Carissimo Consigliere Gaetano Cusenza , le soluzioni sono due : o che l’amministrazione cada o che il Sindaco si “ravveda”.

GIRA E RIGIRA….

Carissimo Consigliere Cusenza,

chissà perché non siamo affatto stupiti dalle dichiarazioni che ha rilasciato nella sua intervista!

Oramai il copione è sempre lo stesso e si ripete puntualmente ad ogni Amministrazione che si sussegue nel nostro Palazzo di Città.

Già in tempi lontani, e non sospetti, avevamo evidenziato come il Sindaco fosse sotto scacco di alcuni “personaggi politici”, le azioni che l’Amministrazione svolgeva e, soprattutto, come le svolgeva, parlavano da sole.

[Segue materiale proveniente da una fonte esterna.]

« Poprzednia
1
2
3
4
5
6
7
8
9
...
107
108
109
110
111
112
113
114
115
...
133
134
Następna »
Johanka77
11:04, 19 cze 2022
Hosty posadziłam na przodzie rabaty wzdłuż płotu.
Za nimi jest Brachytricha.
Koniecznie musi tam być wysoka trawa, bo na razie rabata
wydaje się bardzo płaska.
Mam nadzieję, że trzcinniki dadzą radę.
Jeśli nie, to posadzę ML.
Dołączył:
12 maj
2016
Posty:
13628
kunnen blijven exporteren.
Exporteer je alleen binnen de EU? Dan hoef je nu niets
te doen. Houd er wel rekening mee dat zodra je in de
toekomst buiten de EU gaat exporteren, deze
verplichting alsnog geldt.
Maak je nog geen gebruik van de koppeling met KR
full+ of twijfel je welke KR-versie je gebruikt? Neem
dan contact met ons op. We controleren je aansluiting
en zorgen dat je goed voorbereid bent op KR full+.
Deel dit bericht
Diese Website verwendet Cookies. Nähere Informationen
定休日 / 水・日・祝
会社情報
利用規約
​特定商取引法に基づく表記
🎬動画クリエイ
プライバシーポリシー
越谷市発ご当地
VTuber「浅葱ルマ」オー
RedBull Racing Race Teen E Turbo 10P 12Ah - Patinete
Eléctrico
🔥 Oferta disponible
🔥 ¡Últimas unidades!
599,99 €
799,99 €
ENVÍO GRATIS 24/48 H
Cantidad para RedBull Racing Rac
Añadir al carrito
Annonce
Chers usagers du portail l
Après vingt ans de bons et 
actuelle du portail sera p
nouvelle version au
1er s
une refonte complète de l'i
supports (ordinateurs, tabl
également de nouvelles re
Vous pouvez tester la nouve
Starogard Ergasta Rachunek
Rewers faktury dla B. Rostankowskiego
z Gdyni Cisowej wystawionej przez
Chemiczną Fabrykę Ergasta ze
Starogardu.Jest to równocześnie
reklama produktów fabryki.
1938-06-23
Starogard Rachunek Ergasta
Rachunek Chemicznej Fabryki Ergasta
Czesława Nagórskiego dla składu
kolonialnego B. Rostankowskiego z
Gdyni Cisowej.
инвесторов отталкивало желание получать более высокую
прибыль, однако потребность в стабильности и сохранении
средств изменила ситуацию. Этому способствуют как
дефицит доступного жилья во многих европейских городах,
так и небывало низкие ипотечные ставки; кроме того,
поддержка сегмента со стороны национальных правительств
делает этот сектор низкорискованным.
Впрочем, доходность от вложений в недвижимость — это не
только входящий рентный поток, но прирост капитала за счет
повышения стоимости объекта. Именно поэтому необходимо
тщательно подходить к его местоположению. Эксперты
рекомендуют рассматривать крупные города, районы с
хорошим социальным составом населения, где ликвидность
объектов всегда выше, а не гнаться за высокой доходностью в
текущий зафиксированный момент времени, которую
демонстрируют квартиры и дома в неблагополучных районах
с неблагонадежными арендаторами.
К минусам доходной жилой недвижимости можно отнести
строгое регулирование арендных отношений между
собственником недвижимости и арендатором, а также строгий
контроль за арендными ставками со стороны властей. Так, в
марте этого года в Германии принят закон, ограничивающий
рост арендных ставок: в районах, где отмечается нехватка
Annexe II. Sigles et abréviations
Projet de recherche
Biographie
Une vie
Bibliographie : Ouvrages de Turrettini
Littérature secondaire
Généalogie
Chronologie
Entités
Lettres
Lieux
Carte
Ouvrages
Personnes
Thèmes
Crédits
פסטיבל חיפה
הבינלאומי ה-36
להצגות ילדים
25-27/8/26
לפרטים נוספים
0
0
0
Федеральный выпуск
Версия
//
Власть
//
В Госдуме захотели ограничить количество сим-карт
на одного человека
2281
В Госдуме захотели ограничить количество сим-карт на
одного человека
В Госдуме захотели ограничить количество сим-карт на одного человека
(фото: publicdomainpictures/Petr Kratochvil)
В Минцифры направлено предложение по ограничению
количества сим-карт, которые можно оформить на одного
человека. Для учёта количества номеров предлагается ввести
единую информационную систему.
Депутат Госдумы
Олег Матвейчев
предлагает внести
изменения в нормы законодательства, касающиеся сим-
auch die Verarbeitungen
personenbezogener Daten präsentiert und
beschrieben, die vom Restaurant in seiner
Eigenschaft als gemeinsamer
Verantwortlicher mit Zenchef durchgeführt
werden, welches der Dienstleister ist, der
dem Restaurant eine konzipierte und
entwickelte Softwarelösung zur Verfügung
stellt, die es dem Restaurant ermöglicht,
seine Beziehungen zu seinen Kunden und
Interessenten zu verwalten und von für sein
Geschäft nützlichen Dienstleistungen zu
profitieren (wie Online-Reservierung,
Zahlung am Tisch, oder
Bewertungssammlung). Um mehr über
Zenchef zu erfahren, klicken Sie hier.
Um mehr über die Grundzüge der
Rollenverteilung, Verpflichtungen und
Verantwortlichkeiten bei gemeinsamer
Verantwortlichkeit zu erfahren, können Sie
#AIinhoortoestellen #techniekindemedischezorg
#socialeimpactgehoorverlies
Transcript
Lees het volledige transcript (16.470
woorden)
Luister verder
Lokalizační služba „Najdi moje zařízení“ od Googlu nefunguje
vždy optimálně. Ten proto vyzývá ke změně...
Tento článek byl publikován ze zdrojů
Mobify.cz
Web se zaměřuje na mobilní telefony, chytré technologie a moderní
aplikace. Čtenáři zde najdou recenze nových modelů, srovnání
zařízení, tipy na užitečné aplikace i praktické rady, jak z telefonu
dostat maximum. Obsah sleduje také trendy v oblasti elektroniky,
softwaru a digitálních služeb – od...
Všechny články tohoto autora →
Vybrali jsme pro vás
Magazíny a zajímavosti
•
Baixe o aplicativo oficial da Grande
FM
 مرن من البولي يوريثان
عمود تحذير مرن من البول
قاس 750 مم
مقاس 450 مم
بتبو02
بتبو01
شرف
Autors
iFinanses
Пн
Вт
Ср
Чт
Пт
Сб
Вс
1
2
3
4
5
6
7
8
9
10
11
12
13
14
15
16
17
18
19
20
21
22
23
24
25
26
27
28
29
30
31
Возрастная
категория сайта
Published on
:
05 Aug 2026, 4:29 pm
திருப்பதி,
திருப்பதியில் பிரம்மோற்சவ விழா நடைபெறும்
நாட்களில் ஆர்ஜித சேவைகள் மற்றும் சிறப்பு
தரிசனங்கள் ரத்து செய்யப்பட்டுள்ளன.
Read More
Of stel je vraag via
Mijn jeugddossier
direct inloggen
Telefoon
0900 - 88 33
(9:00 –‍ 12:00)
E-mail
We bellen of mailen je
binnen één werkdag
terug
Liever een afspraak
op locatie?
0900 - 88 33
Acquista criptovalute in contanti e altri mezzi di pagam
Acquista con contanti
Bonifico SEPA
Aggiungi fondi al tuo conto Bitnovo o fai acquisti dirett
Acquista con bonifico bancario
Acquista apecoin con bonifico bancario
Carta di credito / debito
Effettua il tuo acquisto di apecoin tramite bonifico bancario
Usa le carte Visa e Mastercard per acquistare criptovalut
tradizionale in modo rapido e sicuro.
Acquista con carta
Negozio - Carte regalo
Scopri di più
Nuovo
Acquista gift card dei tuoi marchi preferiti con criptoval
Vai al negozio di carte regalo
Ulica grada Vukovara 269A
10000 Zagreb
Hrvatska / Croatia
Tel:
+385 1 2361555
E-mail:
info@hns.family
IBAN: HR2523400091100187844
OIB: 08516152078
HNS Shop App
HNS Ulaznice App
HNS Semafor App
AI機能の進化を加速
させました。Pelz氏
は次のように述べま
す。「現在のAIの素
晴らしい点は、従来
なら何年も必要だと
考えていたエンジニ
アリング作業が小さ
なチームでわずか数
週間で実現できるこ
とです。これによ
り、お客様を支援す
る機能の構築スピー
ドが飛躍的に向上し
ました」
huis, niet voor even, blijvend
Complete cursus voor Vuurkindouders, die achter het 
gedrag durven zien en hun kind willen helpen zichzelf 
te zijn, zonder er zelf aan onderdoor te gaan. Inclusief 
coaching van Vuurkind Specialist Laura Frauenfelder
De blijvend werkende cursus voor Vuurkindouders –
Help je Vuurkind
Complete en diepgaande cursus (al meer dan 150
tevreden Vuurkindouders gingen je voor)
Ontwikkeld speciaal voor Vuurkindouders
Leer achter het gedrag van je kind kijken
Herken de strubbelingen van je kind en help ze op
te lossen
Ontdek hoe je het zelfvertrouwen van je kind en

Nessun cittadino può gioire per la disfatta di un’amministrazione, andare alle votazioni anticipate significa mesi di commissariamento e immobilismo che anche adesso non manca, un intero paese è stato ingannato da politici che t si sono spacciati per coloro che gli avrebbero dovuto risolvere i problemi, ma non sono stati all’altezza del compito.

Da due anni la situazione politico – amministrativa è allo sbando, gli interessi pubblici hanno ceduto il passo a quelli privati, il Sindaco, in cui tanti hanno creduto, non ha saputo scegliere i suoi collaboratori né tantomeno tenerli a bada quando non agivano conformemente a ciò che lui si prefiggeva come primo cittadino……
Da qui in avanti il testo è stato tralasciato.